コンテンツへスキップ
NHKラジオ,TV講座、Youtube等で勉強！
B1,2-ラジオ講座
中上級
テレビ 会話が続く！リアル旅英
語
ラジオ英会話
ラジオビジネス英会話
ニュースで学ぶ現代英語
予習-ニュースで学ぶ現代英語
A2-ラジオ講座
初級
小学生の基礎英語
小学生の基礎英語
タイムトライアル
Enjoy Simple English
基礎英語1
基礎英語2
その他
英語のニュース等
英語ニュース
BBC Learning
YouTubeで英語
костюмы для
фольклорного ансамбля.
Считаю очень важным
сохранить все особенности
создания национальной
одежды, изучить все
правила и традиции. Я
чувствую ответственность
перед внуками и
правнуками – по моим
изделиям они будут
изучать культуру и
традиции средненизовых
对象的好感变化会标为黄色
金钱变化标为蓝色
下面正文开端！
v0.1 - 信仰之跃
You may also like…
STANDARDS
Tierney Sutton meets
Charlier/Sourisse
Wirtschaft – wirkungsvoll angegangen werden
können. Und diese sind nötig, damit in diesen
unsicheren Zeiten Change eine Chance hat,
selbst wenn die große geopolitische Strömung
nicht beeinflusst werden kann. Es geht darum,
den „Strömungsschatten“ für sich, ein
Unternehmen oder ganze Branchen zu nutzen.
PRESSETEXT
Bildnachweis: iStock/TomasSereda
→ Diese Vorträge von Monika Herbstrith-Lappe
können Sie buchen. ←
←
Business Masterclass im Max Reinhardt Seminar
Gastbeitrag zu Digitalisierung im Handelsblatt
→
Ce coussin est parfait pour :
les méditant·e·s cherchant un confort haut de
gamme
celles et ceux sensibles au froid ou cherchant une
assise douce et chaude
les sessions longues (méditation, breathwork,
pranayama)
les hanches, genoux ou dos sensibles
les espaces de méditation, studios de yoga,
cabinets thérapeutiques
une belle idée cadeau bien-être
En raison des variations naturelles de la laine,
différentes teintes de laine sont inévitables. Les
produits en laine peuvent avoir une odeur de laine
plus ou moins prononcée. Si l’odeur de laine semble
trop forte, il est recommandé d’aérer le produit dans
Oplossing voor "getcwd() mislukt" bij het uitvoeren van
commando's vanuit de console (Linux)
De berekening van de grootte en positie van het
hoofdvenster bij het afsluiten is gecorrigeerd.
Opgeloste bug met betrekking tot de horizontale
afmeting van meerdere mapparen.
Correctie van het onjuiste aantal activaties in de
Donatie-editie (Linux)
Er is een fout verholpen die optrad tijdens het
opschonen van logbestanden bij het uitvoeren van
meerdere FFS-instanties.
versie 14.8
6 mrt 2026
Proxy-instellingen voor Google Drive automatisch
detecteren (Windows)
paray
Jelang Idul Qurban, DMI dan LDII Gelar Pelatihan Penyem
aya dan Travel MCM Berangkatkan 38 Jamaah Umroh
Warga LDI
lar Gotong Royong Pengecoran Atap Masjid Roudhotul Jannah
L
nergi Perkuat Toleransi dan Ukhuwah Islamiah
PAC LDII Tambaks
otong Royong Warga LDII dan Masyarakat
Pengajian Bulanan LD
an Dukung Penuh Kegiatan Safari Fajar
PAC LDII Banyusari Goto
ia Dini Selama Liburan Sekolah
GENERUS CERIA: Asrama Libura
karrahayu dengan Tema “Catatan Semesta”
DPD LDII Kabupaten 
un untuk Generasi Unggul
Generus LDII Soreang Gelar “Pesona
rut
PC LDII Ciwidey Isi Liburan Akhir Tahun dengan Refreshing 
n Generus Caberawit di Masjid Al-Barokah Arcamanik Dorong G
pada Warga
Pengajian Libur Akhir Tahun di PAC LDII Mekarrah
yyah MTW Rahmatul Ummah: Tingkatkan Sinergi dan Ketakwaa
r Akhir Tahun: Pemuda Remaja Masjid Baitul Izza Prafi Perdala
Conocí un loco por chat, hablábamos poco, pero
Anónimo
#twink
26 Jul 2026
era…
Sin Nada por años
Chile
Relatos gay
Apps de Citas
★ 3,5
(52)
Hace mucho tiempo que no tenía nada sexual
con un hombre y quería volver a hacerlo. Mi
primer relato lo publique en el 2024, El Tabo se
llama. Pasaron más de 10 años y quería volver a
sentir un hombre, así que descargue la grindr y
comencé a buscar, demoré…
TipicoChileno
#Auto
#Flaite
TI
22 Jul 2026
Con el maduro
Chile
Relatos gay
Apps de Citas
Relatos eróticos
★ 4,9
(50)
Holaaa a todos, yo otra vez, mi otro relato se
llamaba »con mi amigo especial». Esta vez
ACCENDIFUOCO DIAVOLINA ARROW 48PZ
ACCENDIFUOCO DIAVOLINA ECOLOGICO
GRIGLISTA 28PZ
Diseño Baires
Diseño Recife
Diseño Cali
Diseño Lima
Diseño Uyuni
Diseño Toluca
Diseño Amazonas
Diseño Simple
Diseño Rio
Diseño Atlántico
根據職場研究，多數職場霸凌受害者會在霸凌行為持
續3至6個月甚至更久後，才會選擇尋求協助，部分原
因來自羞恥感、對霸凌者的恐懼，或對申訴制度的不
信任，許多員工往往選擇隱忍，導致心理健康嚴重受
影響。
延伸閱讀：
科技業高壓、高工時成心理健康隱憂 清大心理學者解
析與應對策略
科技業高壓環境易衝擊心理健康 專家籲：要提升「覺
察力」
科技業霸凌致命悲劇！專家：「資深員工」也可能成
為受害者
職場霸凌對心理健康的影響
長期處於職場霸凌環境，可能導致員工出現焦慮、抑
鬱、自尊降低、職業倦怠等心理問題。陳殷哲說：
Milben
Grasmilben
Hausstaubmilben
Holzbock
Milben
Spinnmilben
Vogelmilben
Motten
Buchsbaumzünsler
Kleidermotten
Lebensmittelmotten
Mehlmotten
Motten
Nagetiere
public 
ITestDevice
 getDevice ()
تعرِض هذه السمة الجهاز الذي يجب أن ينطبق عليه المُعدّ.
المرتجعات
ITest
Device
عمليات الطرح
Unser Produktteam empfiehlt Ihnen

_ _ _ _ _ _ _

Transcribe all entries exactly as they appear above.

- **Response area**
コンテンツへスキップ
NHKラジオ,TV講座、Youtube等で勉強！
B1,2-ラジオ講座
中上級
テレビ 会話が続く！リアル旅英
語
ラジオ英会話
ラジオビジネス英会話
ニュースで学ぶ現代英語
予習-ニュースで学ぶ現代英語
A2-ラジオ講座
初級
小学生の基礎英語
小学生の基礎英語
タイムトライアル
Enjoy Simple English
基礎英語1
基礎英語2
その他
英語のニュース等
英語ニュース
BBC Learning
YouTubeで英語
костюмы для
фольклорного ансамбля.
Считаю очень важным
сохранить все особенности
создания национальной
одежды, изучить все
правила и традиции. Я
чувствую ответственность
перед внуками и
правнуками – по моим
изделиям они будут
изучать культуру и
традиции средненизовых
对象的好感变化会标为黄色
金钱变化标为蓝色
下面正文开端！
v0.1 - 信仰之跃
You may also like…
STANDARDS
Tierney Sutton meets
Charlier/Sourisse
Wirtschaft – wirkungsvoll angegangen werden
können. Und diese sind nötig, damit in diesen
unsicheren Zeiten Change eine Chance hat,
selbst wenn die große geopolitische Strömung
nicht beeinflusst werden kann. Es geht darum,
den „Strömungsschatten“ für sich, ein
Unternehmen oder ganze Branchen zu nutzen.
PRESSETEXT
Bildnachweis: iStock/TomasSereda
→ Diese Vorträge von Monika Herbstrith-Lappe
können Sie buchen. ←
←
Business Masterclass im Max Reinhardt Seminar
Gastbeitrag zu Digitalisierung im Handelsblatt
→
Ce coussin est parfait pour :
les méditant·e·s cherchant un confort haut de
gamme
celles et ceux sensibles au froid ou cherchant une
assise douce et chaude
les sessions longues (méditation, breathwork,
pranayama)
les hanches, genoux ou dos sensibles
les espaces de méditation, studios de yoga,
cabinets thérapeutiques
une belle idée cadeau bien-être
En raison des variations naturelles de la laine,
différentes teintes de laine sont inévitables. Les
produits en laine peuvent avoir une odeur de laine
plus ou moins prononcée. Si l’odeur de laine semble
trop forte, il est recommandé d’aérer le produit dans
Oplossing voor "getcwd() mislukt" bij het uitvoeren van
commando's vanuit de console (Linux)
De berekening van de grootte en positie van het
hoofdvenster bij het afsluiten is gecorrigeerd.
Opgeloste bug met betrekking tot de horizontale
afmeting van meerdere mapparen.
Correctie van het onjuiste aantal activaties in de
Donatie-editie (Linux)
Er is een fout verholpen die optrad tijdens het
opschonen van logbestanden bij het uitvoeren van
meerdere FFS-instanties.
versie 14.8
6 mrt 2026
Proxy-instellingen voor Google Drive automatisch
detecteren (Windows)
paray
Jelang Idul Qurban, DMI dan LDII Gelar Pelatihan Penyem
aya dan Travel MCM Berangkatkan 38 Jamaah Umroh
Warga LDI
lar Gotong Royong Pengecoran Atap Masjid Roudhotul Jannah
L
nergi Perkuat Toleransi dan Ukhuwah Islamiah
PAC LDII Tambaks
otong Royong Warga LDII dan Masyarakat
Pengajian Bulanan LD
an Dukung Penuh Kegiatan Safari Fajar
PAC LDII Banyusari Goto
ia Dini Selama Liburan Sekolah
GENERUS CERIA: Asrama Libura
karrahayu dengan Tema “Catatan Semesta”
DPD LDII Kabupaten 
un untuk Generasi Unggul
Generus LDII Soreang Gelar “Pesona
rut
PC LDII Ciwidey Isi Liburan Akhir Tahun dengan Refreshing 
n Generus Caberawit di Masjid Al-Barokah Arcamanik Dorong G
pada Warga
Pengajian Libur Akhir Tahun di PAC LDII Mekarrah
yyah MTW Rahmatul Ummah: Tingkatkan Sinergi dan Ketakwaa
r Akhir Tahun: Pemuda Remaja Masjid Baitul Izza Prafi Perdala
Conocí un loco por chat, hablábamos poco, pero
Anónimo
#twink
26 Jul 2026
era…
Sin Nada por años
Chile
Relatos gay
Apps de Citas
★ 3,5
(52)
Hace mucho tiempo que no tenía nada sexual
con un hombre y quería volver a hacerlo. Mi
primer relato lo publique en el 2024, El Tabo se
llama. Pasaron más de 10 años y quería volver a
sentir un hombre, así que descargue la grindr y
comencé a buscar, demoré…
TipicoChileno
#Auto
#Flaite
TI
22 Jul 2026
Con el maduro
Chile
Relatos gay
Apps de Citas
Relatos eróticos
★ 4,9
(50)
Holaaa a todos, yo otra vez, mi otro relato se
llamaba »con mi amigo especial». Esta vez
ACCENDIFUOCO DIAVOLINA ARROW 48PZ
ACCENDIFUOCO DIAVOLINA ECOLOGICO
GRIGLISTA 28PZ
Diseño Baires
Diseño Recife
Diseño Cali
Diseño Lima
Diseño Uyuni
Diseño Toluca
Diseño Amazonas
Diseño Simple
Diseño Rio
Diseño Atlántico
根據職場研究，多數職場霸凌受害者會在霸凌行為持
續3至6個月甚至更久後，才會選擇尋求協助，部分原
因來自羞恥感、對霸凌者的恐懼，或對申訴制度的不
信任，許多員工往往選擇隱忍，導致心理健康嚴重受
影響。
延伸閱讀：
科技業高壓、高工時成心理健康隱憂 清大心理學者解
析與應對策略
科技業高壓環境易衝擊心理健康 專家籲：要提升「覺
察力」
科技業霸凌致命悲劇！專家：「資深員工」也可能成
為受害者
職場霸凌對心理健康的影響
長期處於職場霸凌環境，可能導致員工出現焦慮、抑
鬱、自尊降低、職業倦怠等心理問題。陳殷哲說：
Milben
Grasmilben
Hausstaubmilben
Holzbock
Milben
Spinnmilben
Vogelmilben
Motten
Buchsbaumzünsler
Kleidermotten
Lebensmittelmotten
Mehlmotten
Motten
Nagetiere
public 
ITestDevice
 getDevice ()
تعرِض هذه السمة الجهاز الذي يجب أن ينطبق عليه المُعدّ.
المرتجعات
ITest
Device
عمليات الطرح
Unser Produktteam empfiehlt Ihnen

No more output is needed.